There are many cliches that can be applied to crooked politicians and their antics, such as politics makes for strange bedfellows or, my personal favorite, "in politics, stupidity is not a handicap." The sad truth is that politicians (business moguls, professional athletes, and other celebrities) often think that they can do whatever they want, especially if it’s illegal or immoral, and no one will ever know or say anything. When the dirt comes out, whether its about fiscal improprieties, adultery or both, the question arises as to why the wives stand by their men. Isn't that taking "for better or worse" a little too far? That is the question that Tara Woolpy asks, and answers, in Releasing Gillian's Wolves.
Gillian Wolf Sachs is a 49-year-old socially inept (her words) wife, mother, grandmother and artist. Her husband is a 53-year-old Congressman running for reelection, Jack Sachs. Due to Gillian's social ineptitude she usually hides behind food, no not eating herself into oblivion, but providing food to others. Gillian is a nurturer at heart. She has put up with her husband's escapades for years and tolerated it because she didn't want to cause a media frenzy. She also thinks that she's protecting her children . . . her grown children. Her daughter Aurora no longer even has a relationship with her father because of his sexual escapades. Her son John is a little more forgiving and even comes home to help with the reelection campaign. This is when things get dicey. John falls for a campaign intern that is younger than he is and apparently this intern had a relationship with his father. When this is confirmed, John has a meltdown and Gillian decides to leave town. The truly sad part is that Gillian's friends and even Jack's mother, Gillian's mother-in-law, are all advocating her divorcing Jack and moving on with her life.

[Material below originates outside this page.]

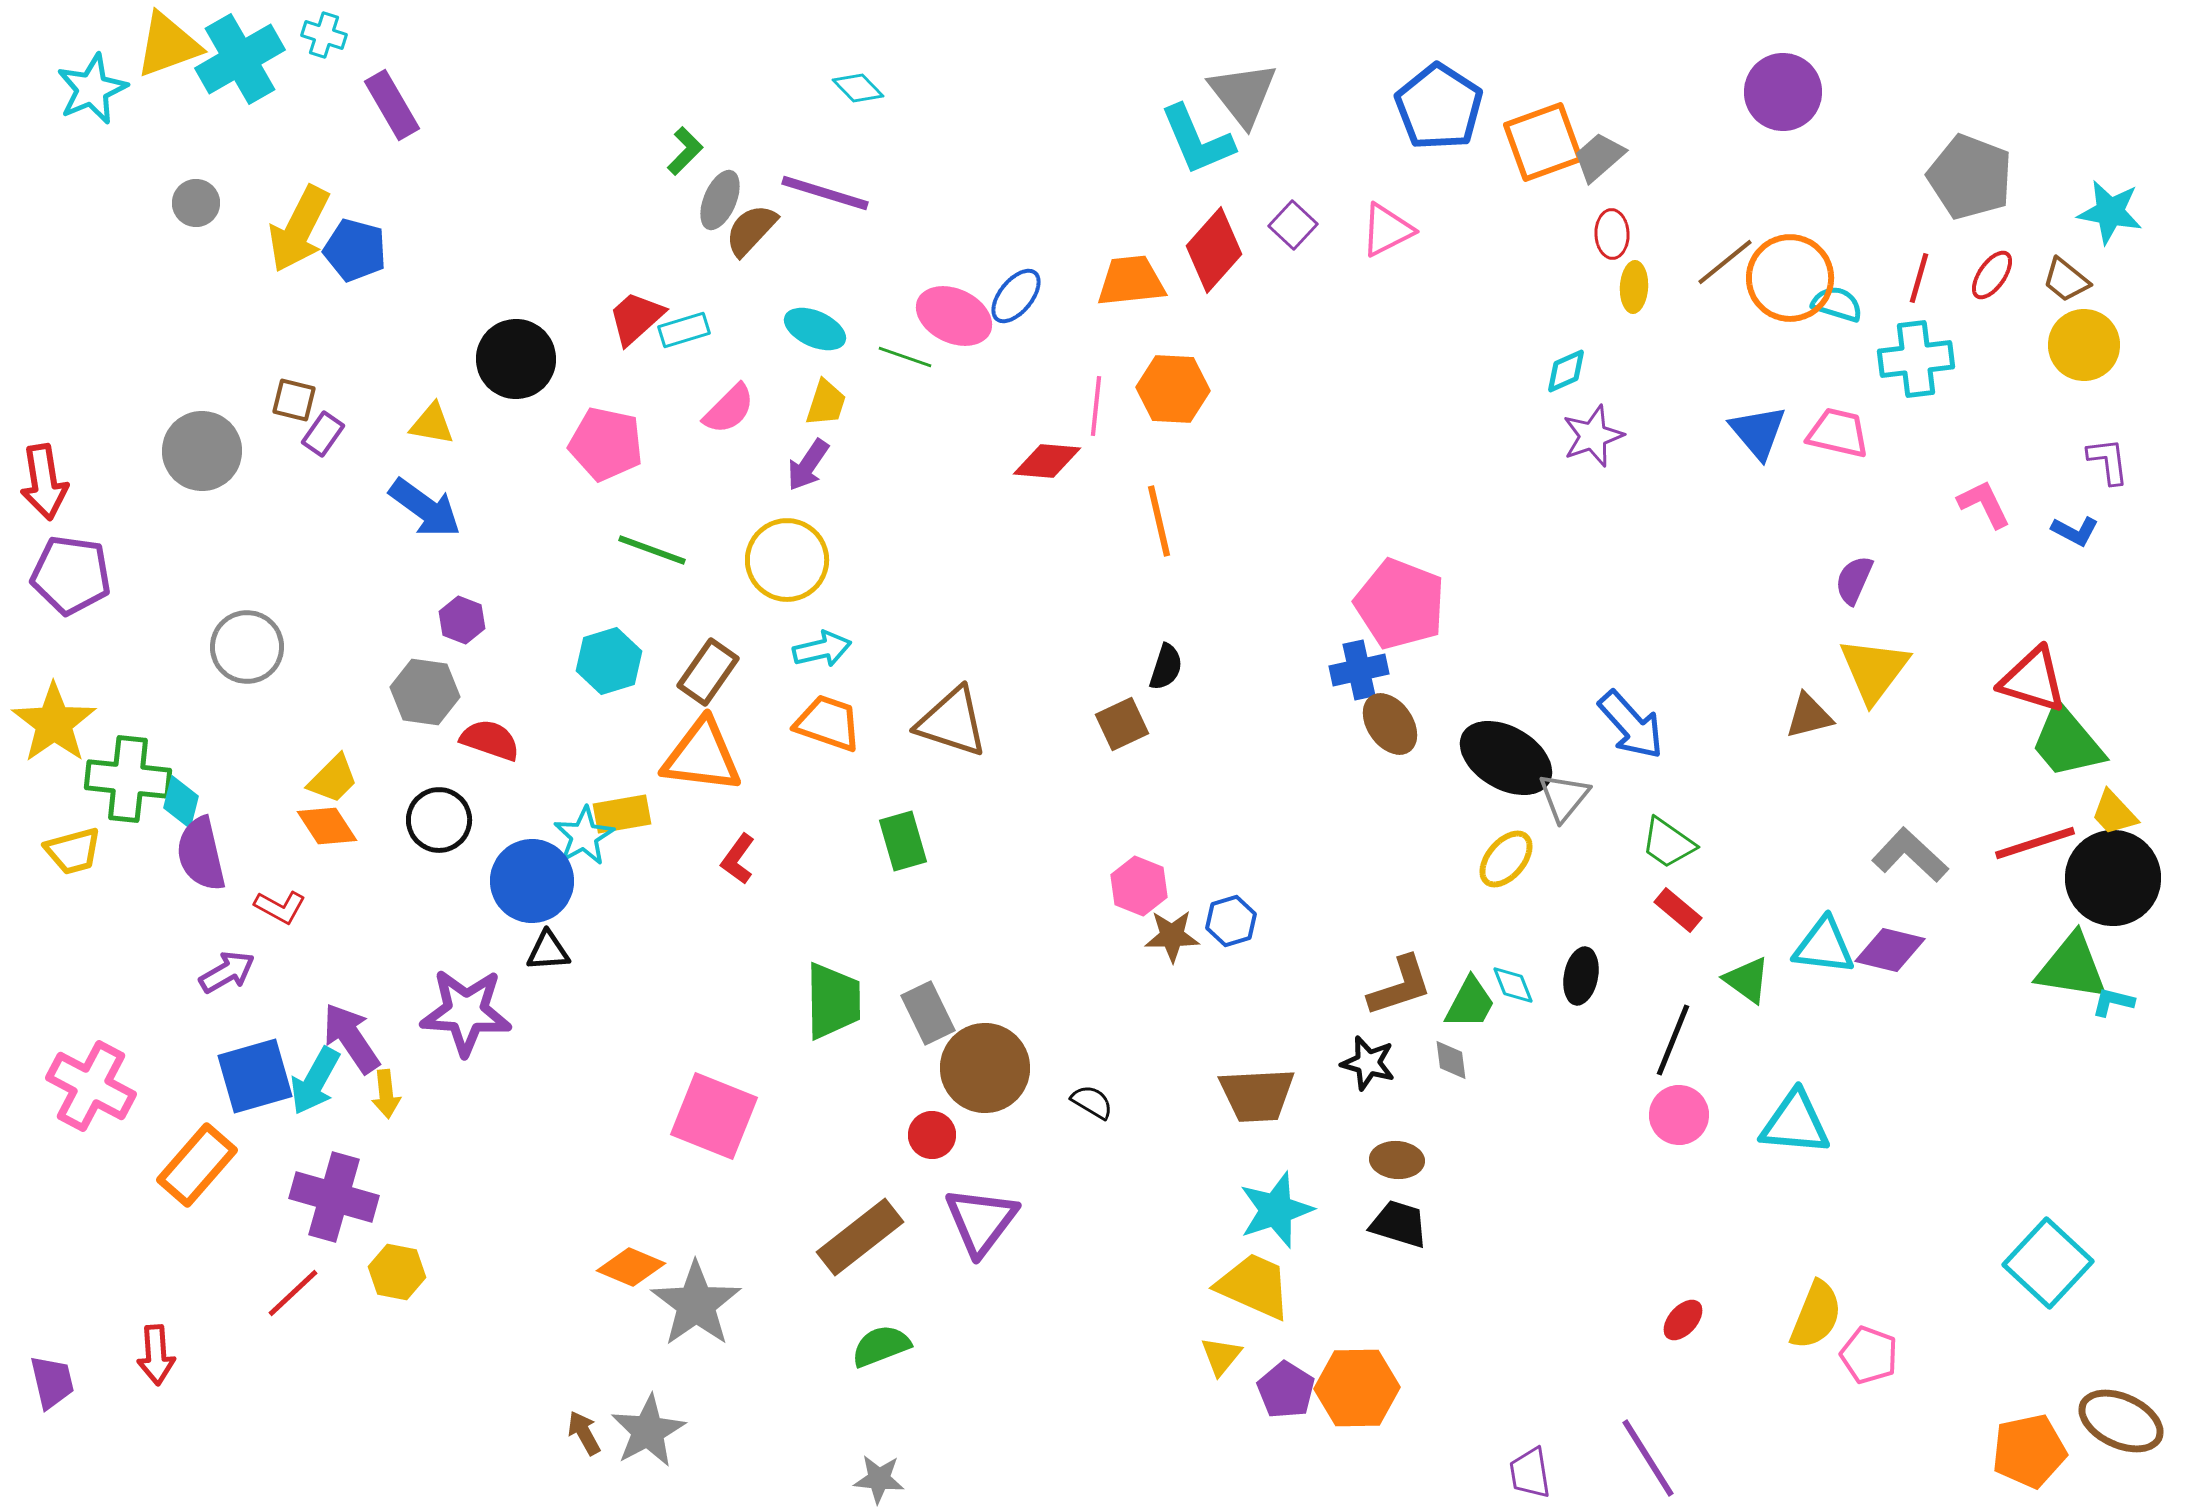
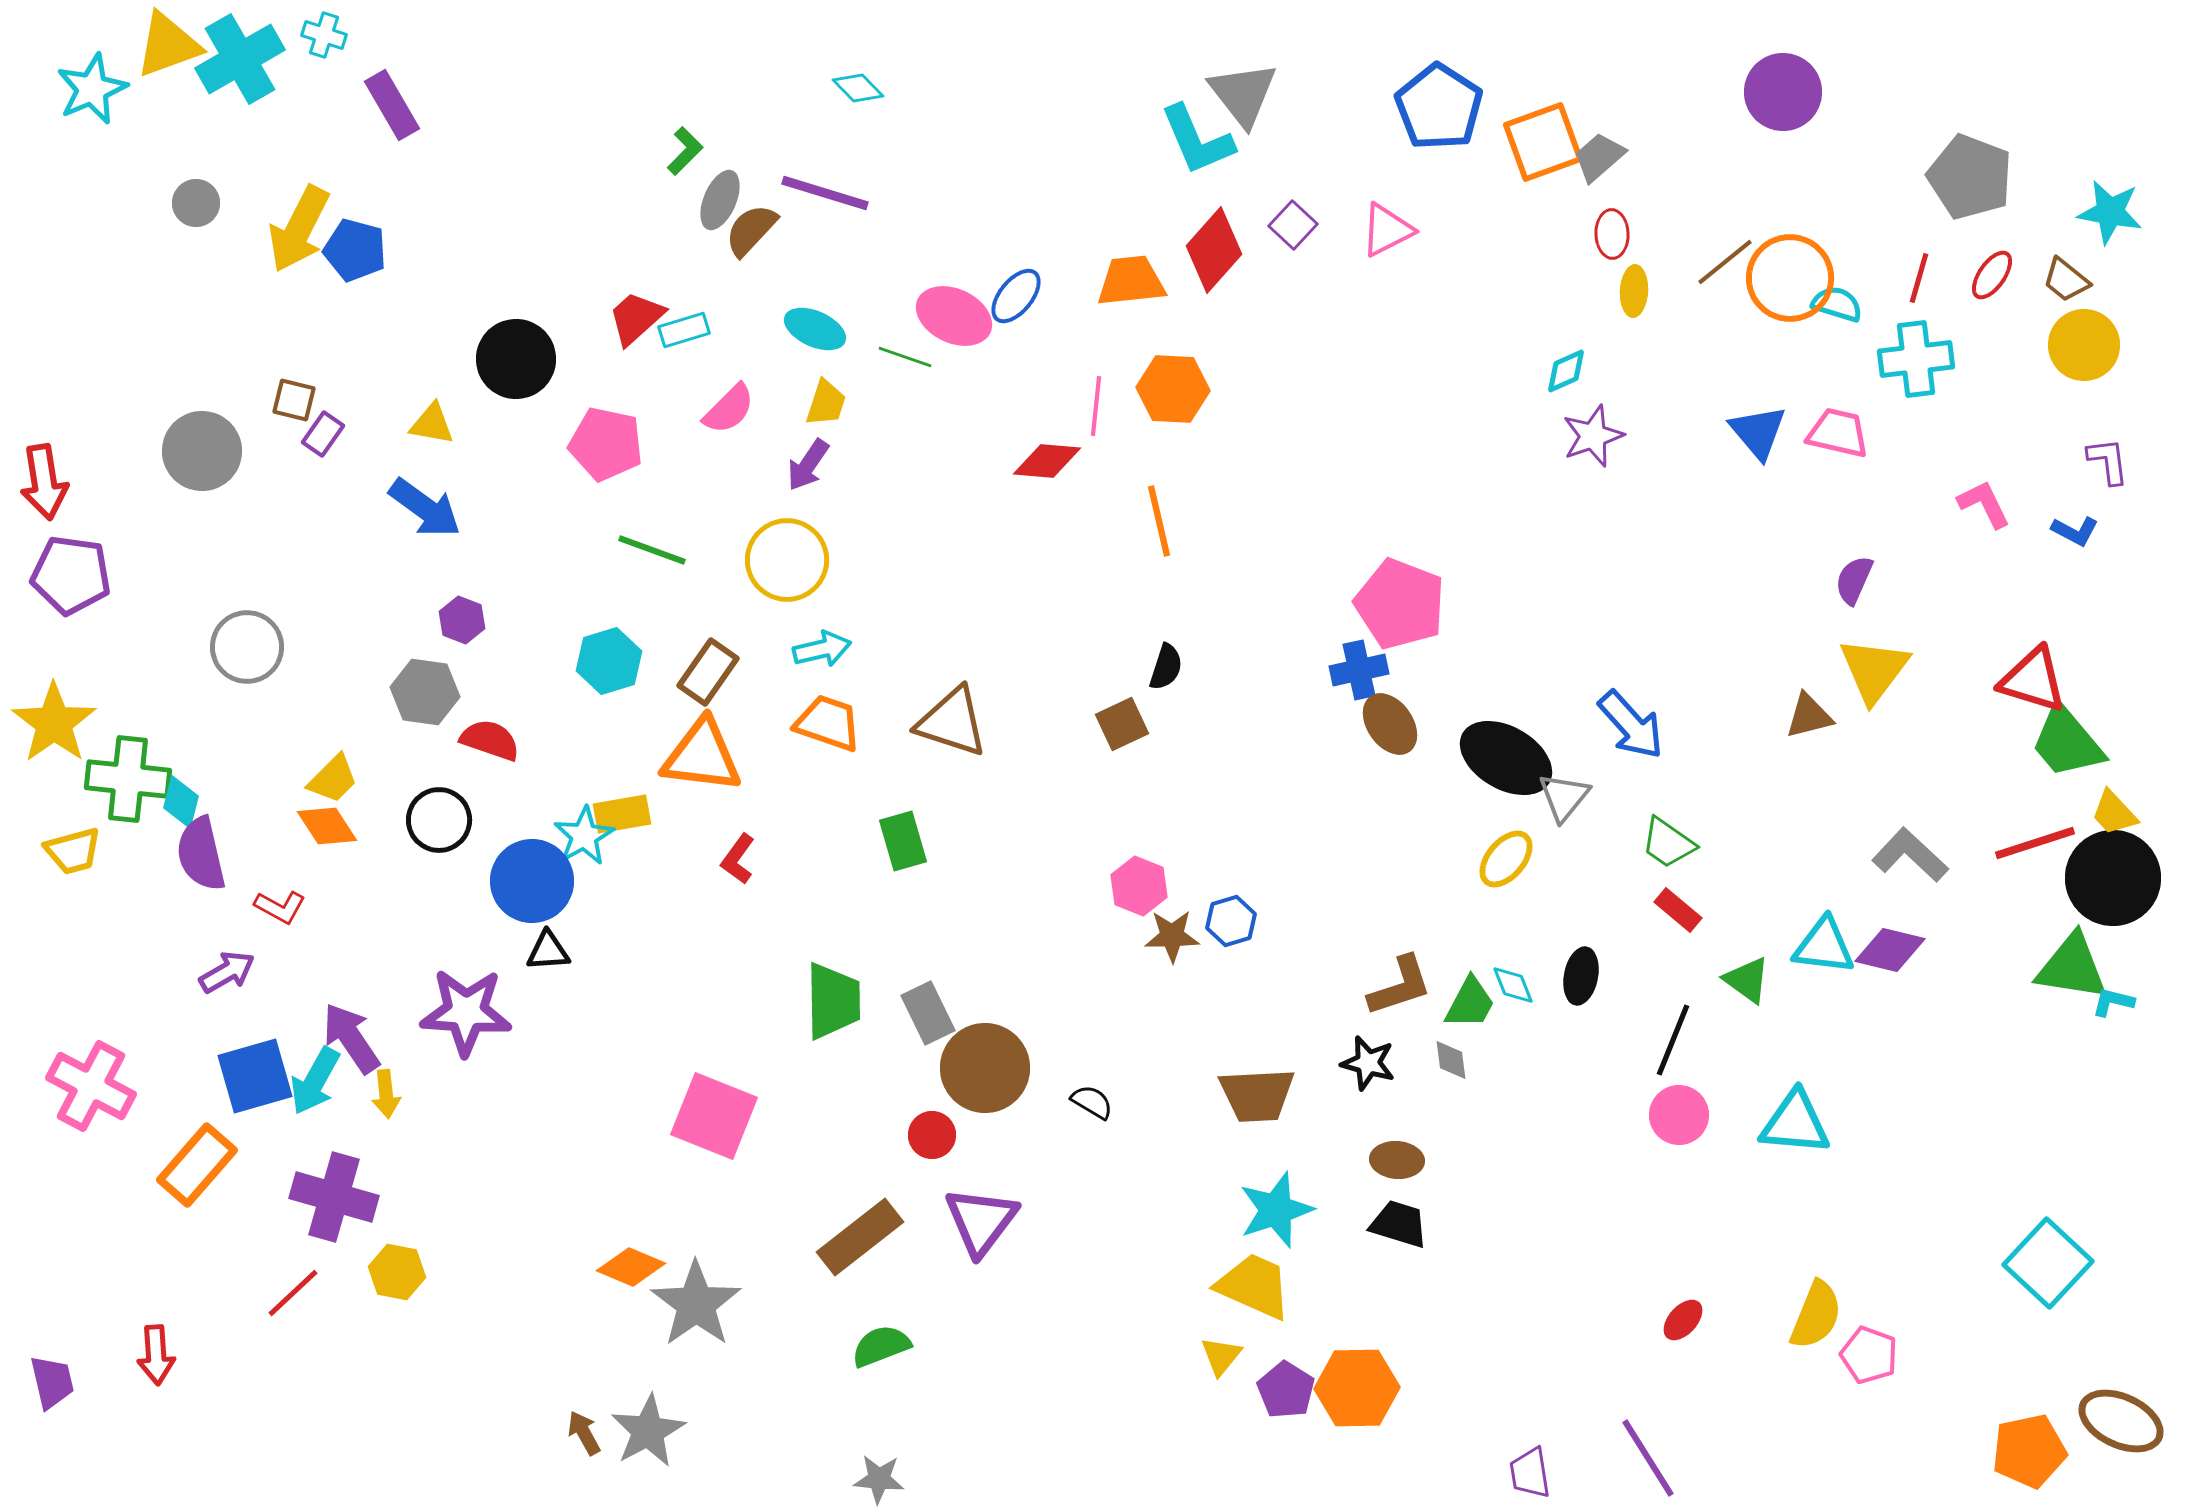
yellow ellipse at (1634, 287): moved 4 px down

Releasing Gillian's Wolves seems to be about self-discovery and discerning one's self worth. Gillian must find that she is worthy as an individual, not only of love and affection, but simply as a human being. That might sound simple when you're relatively young, but it is often a difficult message to grasp when you're more than 40 and have never worked outside of the home. Ms. Woolpy's characters are all too believable in that none of them are without human faults and insecurities. All of the characters are searching in their own way to find happiness or to hold onto it for as long as possible. It is this all-too realistic struggle that provides one possible answer as to why these women stay . . . and better yet, why they may leave. Look for Releasing Gillian's Wolves to be released in August 2011.
Disclaimer: I received this book free for review purposes from author. I was not paid, required or otherwise obligated to write a positive review. The opinions I have expressed are my own. I am disclosing this in accordance with the Federal Trade Commission's 16 CFR, Part 255: "Guides Concerning the Use of Endorsements and Testimonials in Advertising."